Print the lines in the listing below that fall between the line with "stchen oder Punkte, die" and the line with "schaltet wurde. Diese", those two lines included, exactly as they stand and with nothing else.

>>>>

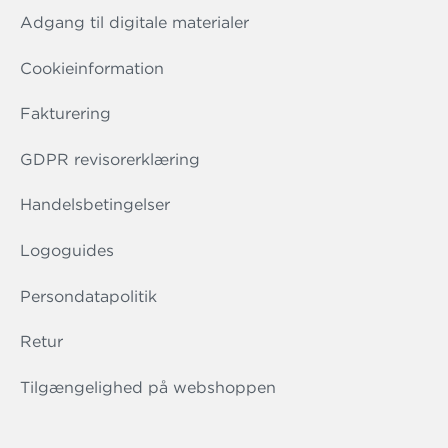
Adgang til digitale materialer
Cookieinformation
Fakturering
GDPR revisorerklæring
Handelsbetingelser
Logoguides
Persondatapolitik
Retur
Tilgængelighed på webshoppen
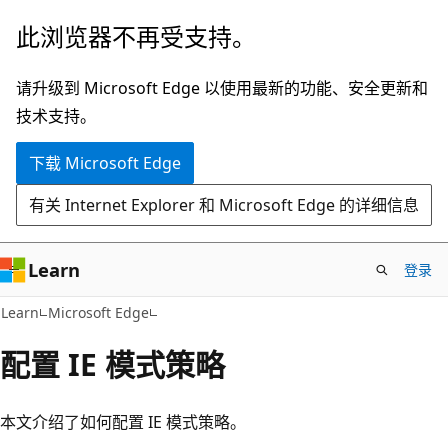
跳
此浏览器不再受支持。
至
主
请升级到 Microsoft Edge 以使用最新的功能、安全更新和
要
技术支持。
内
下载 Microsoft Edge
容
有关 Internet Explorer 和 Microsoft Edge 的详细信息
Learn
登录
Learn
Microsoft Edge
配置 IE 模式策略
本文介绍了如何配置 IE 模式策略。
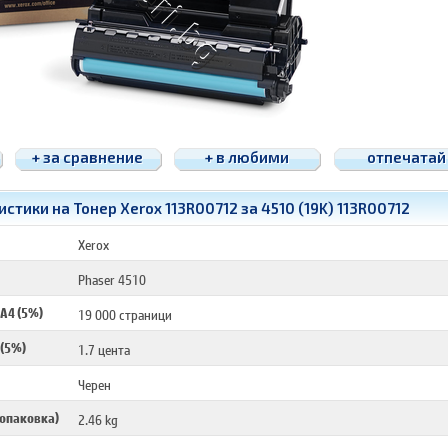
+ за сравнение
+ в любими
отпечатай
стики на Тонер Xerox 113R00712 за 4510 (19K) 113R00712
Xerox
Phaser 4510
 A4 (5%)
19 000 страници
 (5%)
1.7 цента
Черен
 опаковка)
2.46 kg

<<<<
>>>>

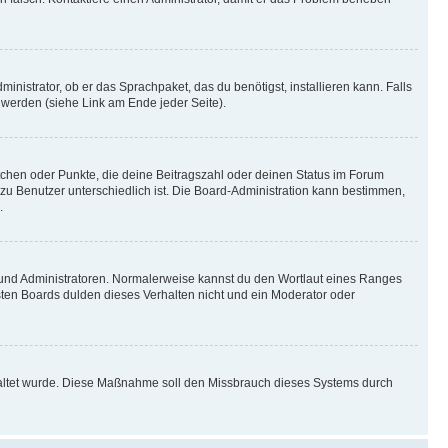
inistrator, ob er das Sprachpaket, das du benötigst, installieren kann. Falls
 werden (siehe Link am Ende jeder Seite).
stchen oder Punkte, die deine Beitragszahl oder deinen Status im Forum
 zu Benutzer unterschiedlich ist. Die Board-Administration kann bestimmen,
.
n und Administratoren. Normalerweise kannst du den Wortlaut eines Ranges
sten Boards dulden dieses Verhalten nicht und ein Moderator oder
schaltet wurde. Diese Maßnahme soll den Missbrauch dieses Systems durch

<<<<

ANSWER FOR THE TASK:
stchen oder Punkte, die deine Beitragszahl oder deinen Status im Forum
 zu Benutzer unterschiedlich ist. Die Board-Administration kann bestimmen,
.
n und Administratoren. Normalerweise kannst du den Wortlaut eines Ranges
sten Boards dulden dieses Verhalten nicht und ein Moderator oder
schaltet wurde. Diese Maßnahme soll den Missbrauch dieses Systems durch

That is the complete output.